> EXTRACTED ENTRIES
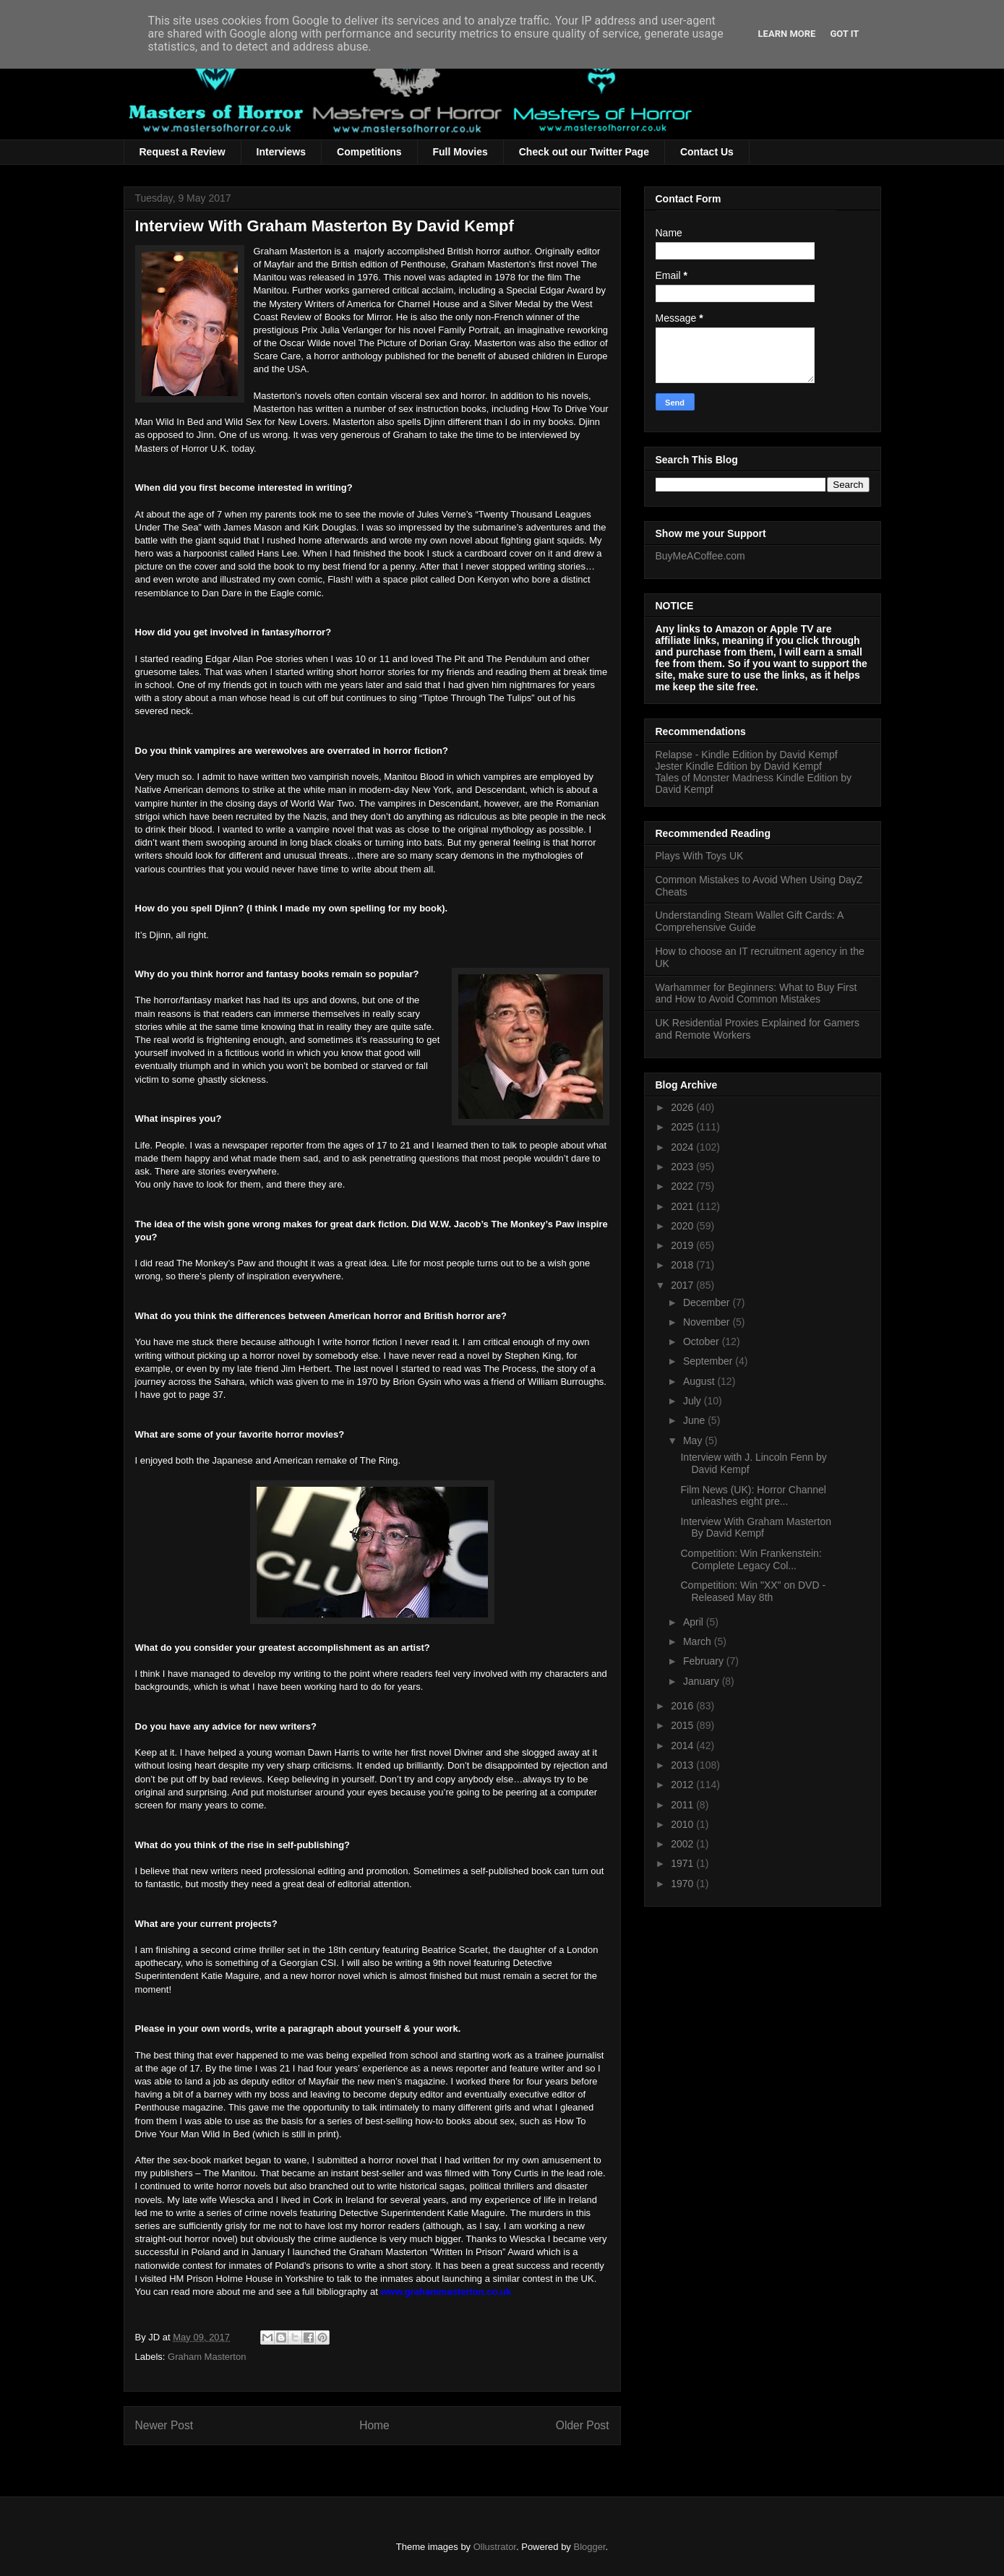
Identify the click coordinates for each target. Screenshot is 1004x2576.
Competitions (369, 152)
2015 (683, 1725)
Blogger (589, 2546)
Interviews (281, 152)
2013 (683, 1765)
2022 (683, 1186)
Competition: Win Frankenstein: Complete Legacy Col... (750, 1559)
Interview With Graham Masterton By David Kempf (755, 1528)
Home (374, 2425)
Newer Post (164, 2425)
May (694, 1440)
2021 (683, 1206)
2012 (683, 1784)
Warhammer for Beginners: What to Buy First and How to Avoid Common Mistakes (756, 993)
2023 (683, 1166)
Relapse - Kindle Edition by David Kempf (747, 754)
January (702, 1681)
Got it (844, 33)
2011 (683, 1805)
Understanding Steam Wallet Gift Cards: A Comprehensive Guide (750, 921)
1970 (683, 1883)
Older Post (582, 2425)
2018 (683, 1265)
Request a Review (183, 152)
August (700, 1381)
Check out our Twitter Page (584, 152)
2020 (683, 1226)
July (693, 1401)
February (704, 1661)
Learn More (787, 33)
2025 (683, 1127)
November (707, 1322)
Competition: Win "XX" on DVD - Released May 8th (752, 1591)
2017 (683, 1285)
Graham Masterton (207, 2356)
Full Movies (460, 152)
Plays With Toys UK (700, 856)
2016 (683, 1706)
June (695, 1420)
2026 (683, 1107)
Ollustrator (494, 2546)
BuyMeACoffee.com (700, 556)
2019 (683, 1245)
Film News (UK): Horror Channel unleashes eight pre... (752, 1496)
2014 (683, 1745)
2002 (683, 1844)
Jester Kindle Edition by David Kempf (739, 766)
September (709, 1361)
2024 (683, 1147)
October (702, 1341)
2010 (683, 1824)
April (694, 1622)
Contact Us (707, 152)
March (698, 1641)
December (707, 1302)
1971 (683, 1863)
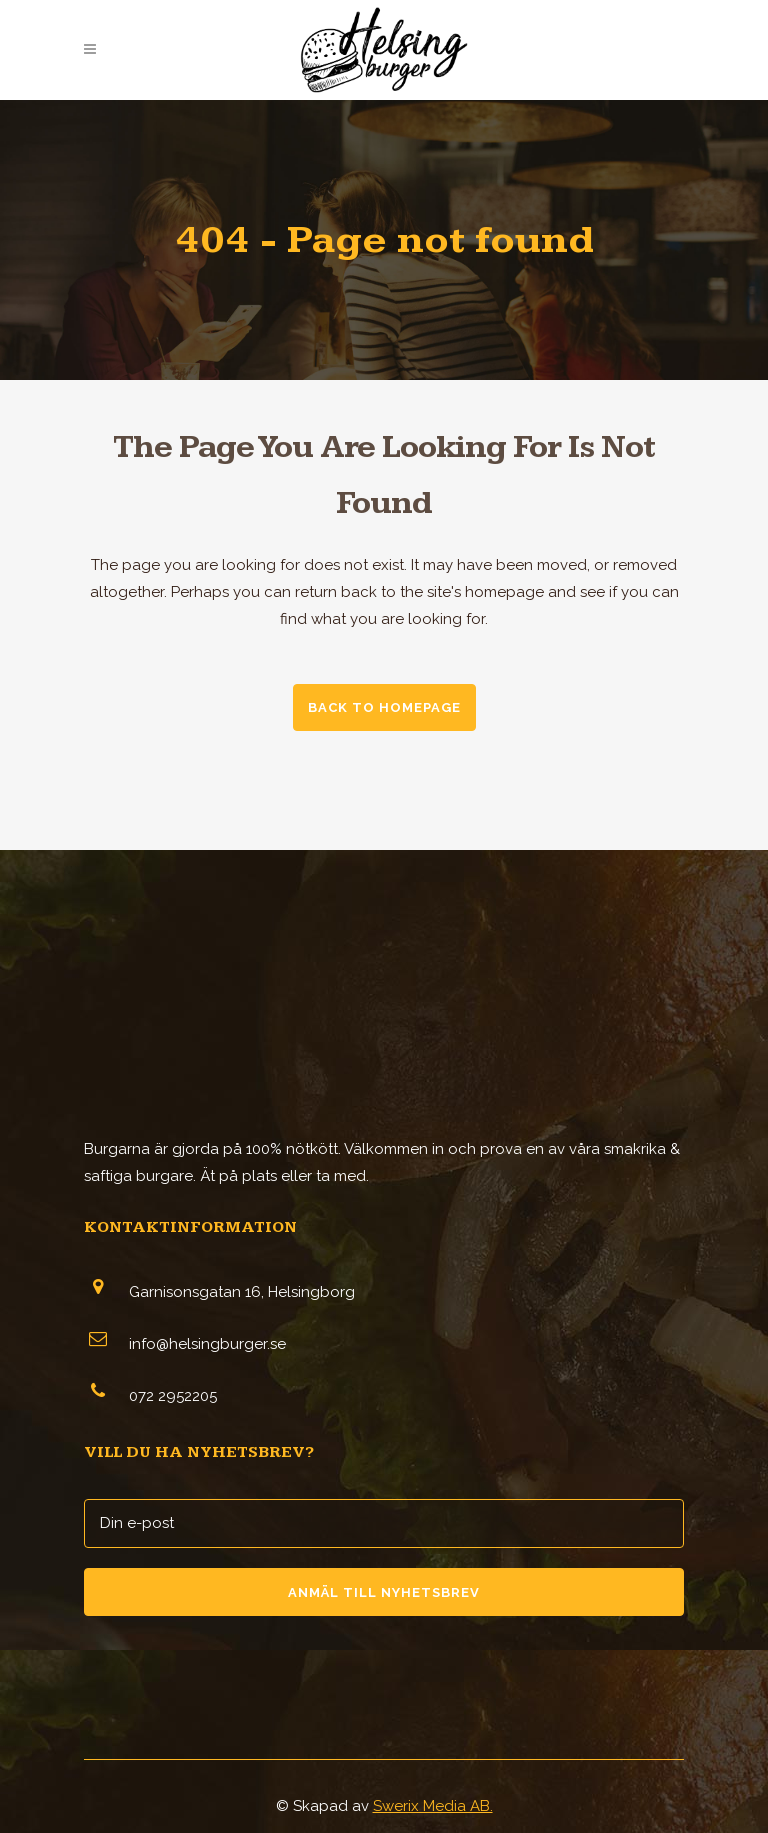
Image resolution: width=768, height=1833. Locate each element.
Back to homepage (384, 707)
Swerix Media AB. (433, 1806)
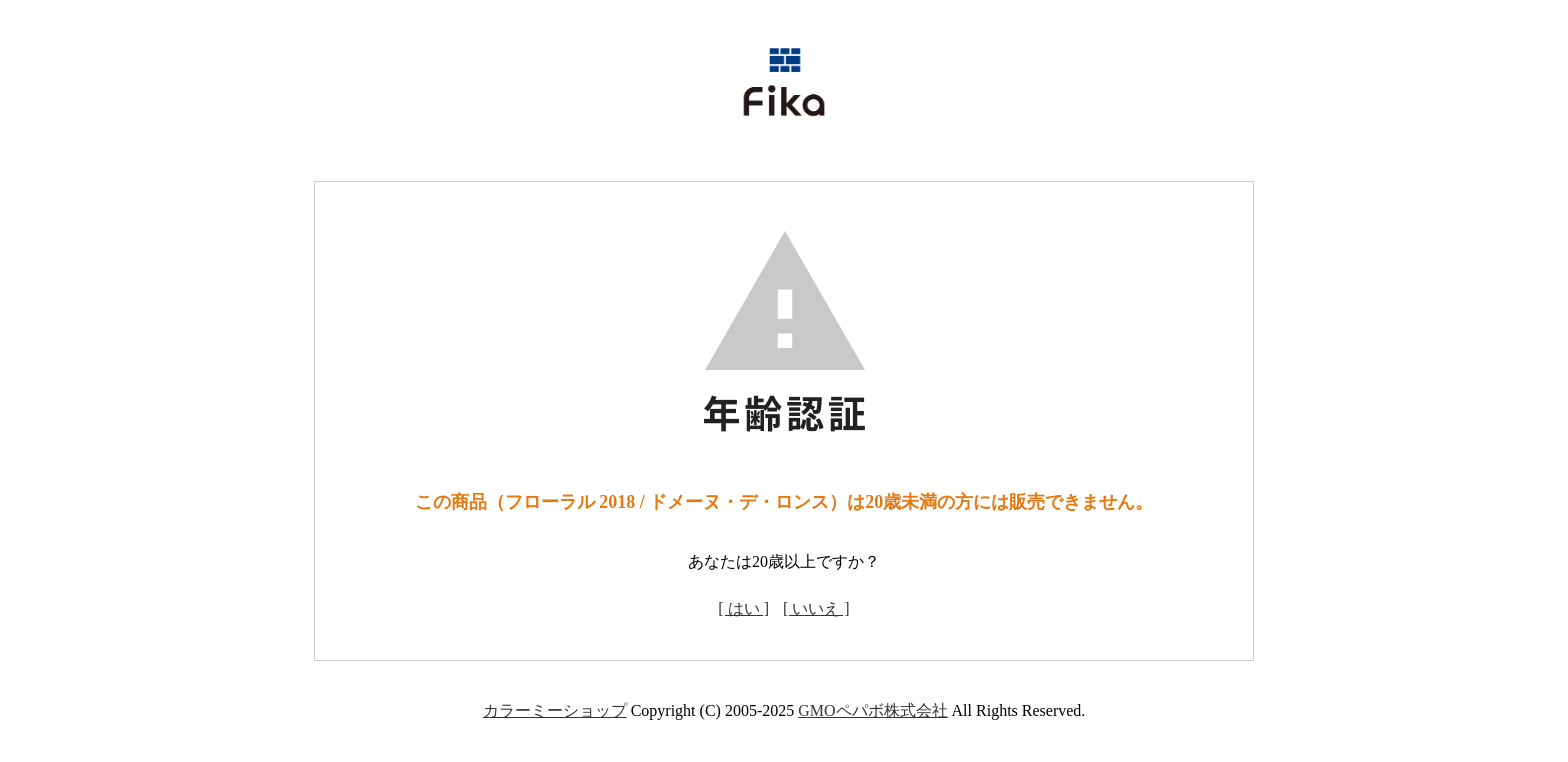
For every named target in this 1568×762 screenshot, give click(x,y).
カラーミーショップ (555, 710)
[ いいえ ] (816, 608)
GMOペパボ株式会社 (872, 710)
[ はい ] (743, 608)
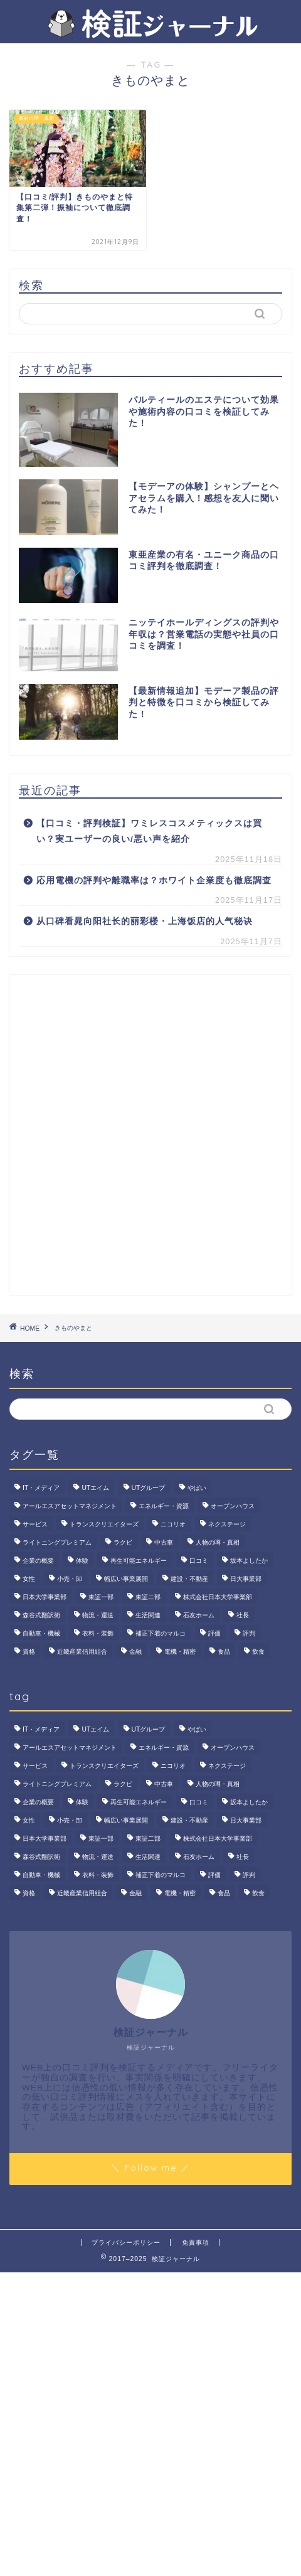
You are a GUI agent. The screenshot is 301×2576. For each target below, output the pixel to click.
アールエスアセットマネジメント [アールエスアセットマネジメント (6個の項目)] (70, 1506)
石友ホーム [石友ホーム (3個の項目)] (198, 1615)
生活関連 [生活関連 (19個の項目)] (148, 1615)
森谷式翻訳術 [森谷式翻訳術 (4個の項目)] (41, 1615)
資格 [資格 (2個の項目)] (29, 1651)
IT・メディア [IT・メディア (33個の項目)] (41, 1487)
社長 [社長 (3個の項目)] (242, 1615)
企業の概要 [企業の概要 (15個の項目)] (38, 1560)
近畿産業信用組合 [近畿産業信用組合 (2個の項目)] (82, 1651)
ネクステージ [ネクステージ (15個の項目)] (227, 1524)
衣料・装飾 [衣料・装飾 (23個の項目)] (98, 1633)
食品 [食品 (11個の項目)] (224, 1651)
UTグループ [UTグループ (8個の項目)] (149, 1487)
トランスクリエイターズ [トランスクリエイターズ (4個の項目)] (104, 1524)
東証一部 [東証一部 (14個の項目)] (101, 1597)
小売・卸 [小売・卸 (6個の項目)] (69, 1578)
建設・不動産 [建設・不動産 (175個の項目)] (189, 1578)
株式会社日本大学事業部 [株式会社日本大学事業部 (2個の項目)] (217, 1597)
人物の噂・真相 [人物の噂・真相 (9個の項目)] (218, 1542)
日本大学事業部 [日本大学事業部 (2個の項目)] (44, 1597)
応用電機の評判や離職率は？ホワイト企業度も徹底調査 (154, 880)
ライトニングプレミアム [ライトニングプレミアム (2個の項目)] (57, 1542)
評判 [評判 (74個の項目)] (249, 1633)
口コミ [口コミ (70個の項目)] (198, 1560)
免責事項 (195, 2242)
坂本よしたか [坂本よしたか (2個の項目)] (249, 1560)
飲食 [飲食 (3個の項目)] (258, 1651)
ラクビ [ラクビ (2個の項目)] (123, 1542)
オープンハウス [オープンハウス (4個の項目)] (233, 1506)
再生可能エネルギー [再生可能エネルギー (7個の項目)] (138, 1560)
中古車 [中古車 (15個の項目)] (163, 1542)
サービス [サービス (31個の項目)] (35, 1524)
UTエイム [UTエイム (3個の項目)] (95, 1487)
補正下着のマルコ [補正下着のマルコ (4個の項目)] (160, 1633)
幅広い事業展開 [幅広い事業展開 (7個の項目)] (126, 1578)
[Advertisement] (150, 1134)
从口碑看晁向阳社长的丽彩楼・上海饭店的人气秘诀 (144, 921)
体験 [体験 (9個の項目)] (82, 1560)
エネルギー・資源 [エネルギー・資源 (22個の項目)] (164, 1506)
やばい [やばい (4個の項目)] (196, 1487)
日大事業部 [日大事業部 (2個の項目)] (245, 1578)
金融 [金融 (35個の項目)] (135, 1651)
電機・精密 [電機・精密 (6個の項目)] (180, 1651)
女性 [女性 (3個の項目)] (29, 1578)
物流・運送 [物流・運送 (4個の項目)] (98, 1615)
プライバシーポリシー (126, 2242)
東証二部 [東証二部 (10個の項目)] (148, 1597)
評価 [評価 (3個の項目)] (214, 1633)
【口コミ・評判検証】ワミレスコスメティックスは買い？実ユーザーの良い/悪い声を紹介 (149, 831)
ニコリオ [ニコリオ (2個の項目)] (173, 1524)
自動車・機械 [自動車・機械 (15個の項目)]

> WHAT IS REQUIRED
Write out exactly and only the lines that run from the start of the data above through the line containing "2002 (683, 1844)", leaving the pictures out.

> TASK SOLUTION
Identify the click coordinates for each target. Screenshot is 1004x2576.
Competitions (369, 152)
2015 (683, 1725)
Blogger (589, 2546)
Interviews (281, 152)
2013 (683, 1765)
2022 (683, 1186)
Competition: Win Frankenstein: Complete Legacy Col... (750, 1559)
Interview With Graham Masterton By David Kempf (755, 1528)
Home (374, 2425)
Newer Post (164, 2425)
May (694, 1440)
2021 (683, 1206)
2012 (683, 1784)
Warhammer for Beginners: What to Buy First and How to Avoid Common Mistakes (756, 993)
2023 (683, 1166)
Relapse - Kindle Edition by David Kempf (747, 754)
January (702, 1681)
Got it (844, 33)
2011 (683, 1805)
Understanding Steam Wallet Gift Cards: A Comprehensive Guide (750, 921)
1970 (683, 1883)
Older Post (582, 2425)
2018 (683, 1265)
Request a Review (183, 152)
August (700, 1381)
Check out our Twitter Page (584, 152)
2020 (683, 1226)
July (693, 1401)
February (704, 1661)
Learn More (787, 33)
2025 (683, 1127)
November (707, 1322)
Competition: Win "XX" on DVD - Released May 8th (752, 1591)
2017 (683, 1285)
Graham Masterton (207, 2356)
Full Movies (460, 152)
Plays With Toys UK (700, 856)
2016 (683, 1706)
June (695, 1420)
2026 (683, 1107)
Ollustrator (494, 2546)
BuyMeACoffee.com (700, 556)
2019 (683, 1245)
Film News (UK): Horror Channel unleashes eight pre... (752, 1496)
2014 (683, 1745)
2002 (683, 1844)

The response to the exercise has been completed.